Assigned task - Omitting all pictures, retype the entries below exactly as given.

════

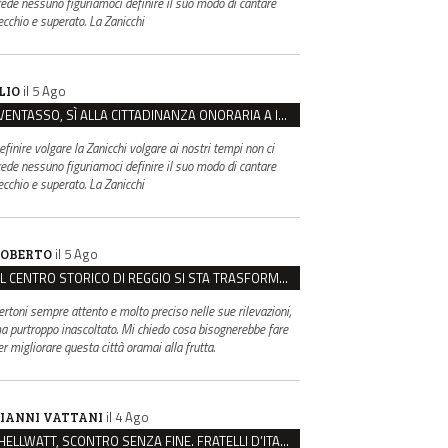
rede nessuno figuriamoci definire il suo modo di cantare
ecchio e superato. La Zanicchi
il 5 Ago
LIO
VENTASSO, SÌ ALLA CITTADINANZA ONORARIA A IVA ZANICCHI. MA BARGIACCHI: “È DI PESSIMO GUSTO”
efinire volgare la Zanicchi volgare ai nostri tempi non ci
rede nessuno figuriamoci definire il suo modo di cantare
ecchio e superato. La Zanicchi
il 5 Ago
OBERTO
IL CENTRO STORICO DI REGGIO SI STA TRASFORMANDO, E NON IN MEGLIO
ertoni sempre attento e molto preciso nelle sue rilevazioni,
a purtroppo inascoltato. Mi chiedo cosa bisognerebbe fare
er migliorare questa città oramai alla frutta.
il 4 Ago
IANNI VATTANI
HELLWATT, SCONTRO SENZA FINE. FRATELLI D’ITALIA: “MILANI PORTA DOCUMENTI, DE FRANCO INSULTI”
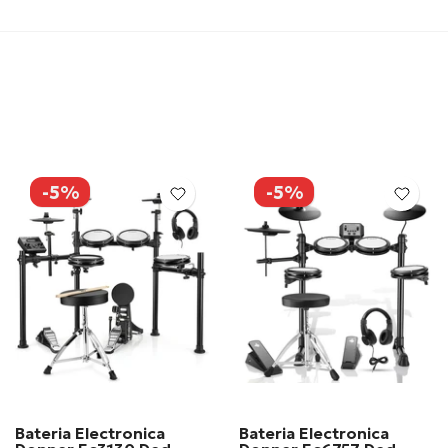
-5%
-5%
Bateria Electronica
Bateria Electronica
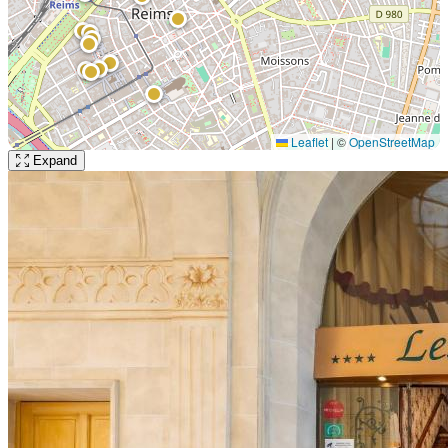
Leaflet
|
©
OpenStreetMap
Expand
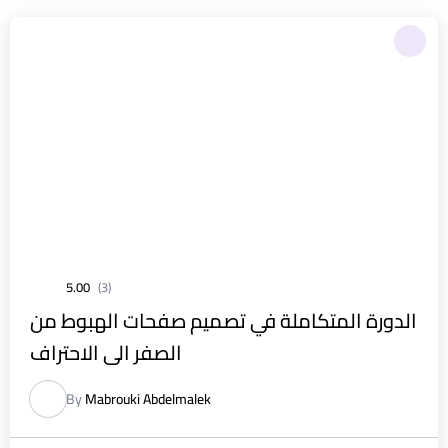
5.00
(3)
الدورة المتكاملة في تصميم صفحات الهبوط من
الصفر الى الاحتراف
By
Mabrouki Abdelmalek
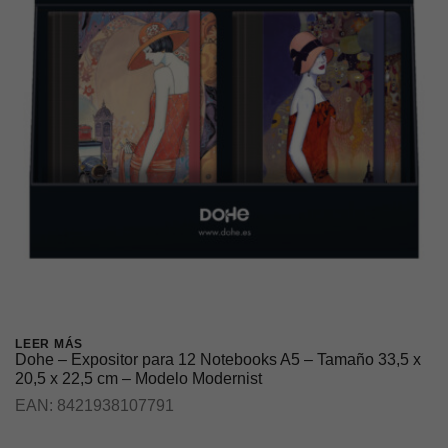
LEER MÁS
Dohe – Expositor para 12 Notebooks A5 – Tamaño 33,5 x
20,5 x 22,5 cm – Modelo Modernist
EAN:
8421938107791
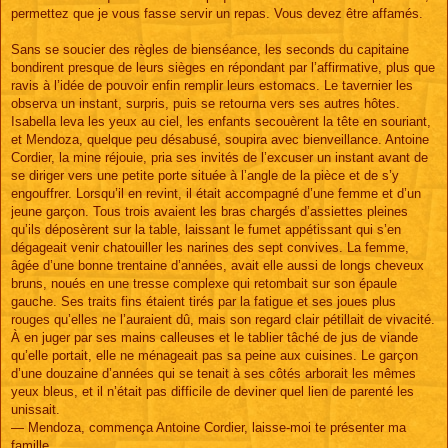
permettez que je vous fasse servir un repas. Vous devez être affamés.
Sans se soucier des règles de bienséance, les seconds du capitaine
bondirent presque de leurs sièges en répondant par l’affirmative, plus que
ravis à l’idée de pouvoir enfin remplir leurs estomacs. Le tavernier les
observa un instant, surpris, puis se retourna vers ses autres hôtes.
Isabella leva les yeux au ciel, les enfants secouèrent la tête en souriant,
et Mendoza, quelque peu désabusé, soupira avec bienveillance. Antoine
Cordier, la mine réjouie, pria ses invités de l’excuser un instant avant de
se diriger vers une petite porte située à l’angle de la pièce et de s’y
engouffrer. Lorsqu’il en revint, il était accompagné d’une femme et d’un
jeune garçon. Tous trois avaient les bras chargés d’assiettes pleines
qu’ils déposèrent sur la table, laissant le fumet appétissant qui s’en
dégageait venir chatouiller les narines des sept convives. La femme,
âgée d’une bonne trentaine d’années, avait elle aussi de longs cheveux
bruns, noués en une tresse complexe qui retombait sur son épaule
gauche. Ses traits fins étaient tirés par la fatigue et ses joues plus
rouges qu’elles ne l’auraient dû, mais son regard clair pétillait de vivacité.
À en juger par ses mains calleuses et le tablier tâché de jus de viande
qu’elle portait, elle ne ménageait pas sa peine aux cuisines. Le garçon
d’une douzaine d’années qui se tenait à ses côtés arborait les mêmes
yeux bleus, et il n’était pas difficile de deviner quel lien de parenté les
unissait.
— Mendoza, commença Antoine Cordier, laisse-moi te présenter ma
famille.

════

Solution for this task -
rede nessuno figuriamoci definire il suo modo di cantare
ecchio e superato. La Zanicchi
il 5 Ago
LIO
VENTASSO, SÌ ALLA CITTADINANZA ONORARIA A IVA ZANICCHI. MA BARGIACCHI: “È DI PESSIMO GUSTO”
efinire volgare la Zanicchi volgare ai nostri tempi non ci
rede nessuno figuriamoci definire il suo modo di cantare
ecchio e superato. La Zanicchi
il 5 Ago
OBERTO
IL CENTRO STORICO DI REGGIO SI STA TRASFORMANDO, E NON IN MEGLIO
ertoni sempre attento e molto preciso nelle sue rilevazioni,
a purtroppo inascoltato. Mi chiedo cosa bisognerebbe fare
er migliorare questa città oramai alla frutta.
il 4 Ago
IANNI VATTANI
HELLWATT, SCONTRO SENZA FINE. FRATELLI D’ITALIA: “MILANI PORTA DOCUMENTI, DE FRANCO INSULTI”
-5%
-5%
Bateria Electronica
Bateria Electronica
Leaflet
|
©
OpenStreetMap
Expand
5.00
(3)
الدورة المتكاملة في تصميم صفحات الهبوط من
الصفر الى الاحتراف
By
Mabrouki Abdelmalek
LEER MÁS
Dohe – Expositor para 12 Notebooks A5 – Tamaño 33,5 x
20,5 x 22,5 cm – Modelo Modernist
EAN:
8421938107791
permettez que je vous fasse servir un repas. Vous devez être affamés.
Sans se soucier des règles de bienséance, les seconds du capitaine
bondirent presque de leurs sièges en répondant par l’affirmative, plus que
ravis à l’idée de pouvoir enfin remplir leurs estomacs. Le tavernier les
observa un instant, surpris, puis se retourna vers ses autres hôtes.
Isabella leva les yeux au ciel, les enfants secouèrent la tête en souriant,
et Mendoza, quelque peu désabusé, soupira avec bienveillance. Antoine
Cordier, la mine réjouie, pria ses invités de l’excuser un instant avant de
se diriger vers une petite porte située à l’angle de la pièce et de s’y
engouffrer. Lorsqu’il en revint, il était accompagné d’une femme et d’un
jeune garçon. Tous trois avaient les bras chargés d’assiettes pleines
qu’ils déposèrent sur la table, laissant le fumet appétissant qui s’en
dégageait venir chatouiller les narines des sept convives. La femme,
âgée d’une bonne trentaine d’années, avait elle aussi de longs cheveux
bruns, noués en une tresse complexe qui retombait sur son épaule
gauche. Ses traits fins étaient tirés par la fatigue et ses joues plus
rouges qu’elles ne l’auraient dû, mais son regard clair pétillait de vivacité.
À en juger par ses mains calleuses et le tablier tâché de jus de viande
qu’elle portait, elle ne ménageait pas sa peine aux cuisines. Le garçon
d’une douzaine d’années qui se tenait à ses côtés arborait les mêmes
yeux bleus, et il n’était pas difficile de deviner quel lien de parenté les
unissait.
— Mendoza, commença Antoine Cordier, laisse-moi te présenter ma
famille.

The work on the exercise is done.